Change happens when we choose it. This fact becomes clear when watching the ALS ice bucket challenge gain traction. What made this challenge so successful? Two things: the worthiness of the cause coupled with its simple call to action. Most of us want to help worthy causes. The disconnect happens when we aren’t sure exactly how to get involved.
Early adopters of most good causes have faith that raising awareness will inspire others to get involved. Charitable organizations develop wonderful messaging but often do not create a direct connection to action beyond explaining how to donate. The brilliance of the ALS campaign is its emotional authenticity and its accessible, personal call to action. The story of Pete Frates, The Original Ice Bucket Challenge emotionally moved us, but it was the added challenge of the personal nomination process that turned a worthy cause into a fundraising phenomenon.

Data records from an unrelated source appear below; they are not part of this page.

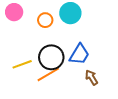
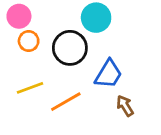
orange circle: (45, 20) -> (29, 41), moved
black circle: (51, 57) -> (70, 48), moved

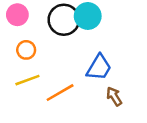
orange circle: (29, 41) -> (26, 50), moved
black circle: (70, 48) -> (64, 20), moved

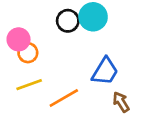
pink circle: (17, 15) -> (19, 39), moved
black circle: (64, 20) -> (68, 21), size x0.7

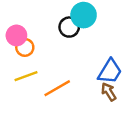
black circle: (68, 21) -> (69, 27), moved
blue trapezoid: (105, 71) -> (110, 71), moved

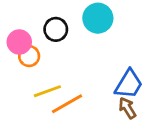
black circle: (69, 27) -> (56, 29), moved
yellow line: (26, 76) -> (47, 91), moved

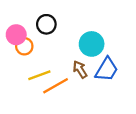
cyan circle: (98, 18) -> (92, 44), moved
brown arrow: (127, 108) -> (80, 69), moved

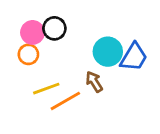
pink circle: (16, 35) -> (33, 32), moved
blue trapezoid: (107, 69) -> (134, 57), moved

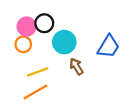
cyan circle: (108, 52) -> (64, 42), moved
orange line: (65, 101) -> (35, 92), moved

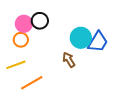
cyan circle: (64, 42) -> (81, 38), moved
yellow line: (38, 72) -> (16, 65), moved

We saw how important raising awareness became. We saw how easily we could take part. Phone with video? Check. Ice? Check. Bucket? Check. Friends to nominate for the challenge? Check. ALS online donation site? Check. Done. Doing good feels good. It especially feels good when the world is with you. So how do we learn from this wave of goodness?
We teach ourselves and our children that one good thought inspires one good act. In turn, it is the collective force of those individual thoughts and actions that change the world. It simply cannot happen otherwise.
Never doubt that a small group of thoughtful, committed, citizens can change the world. Indeed, it is the only thing that ever has.”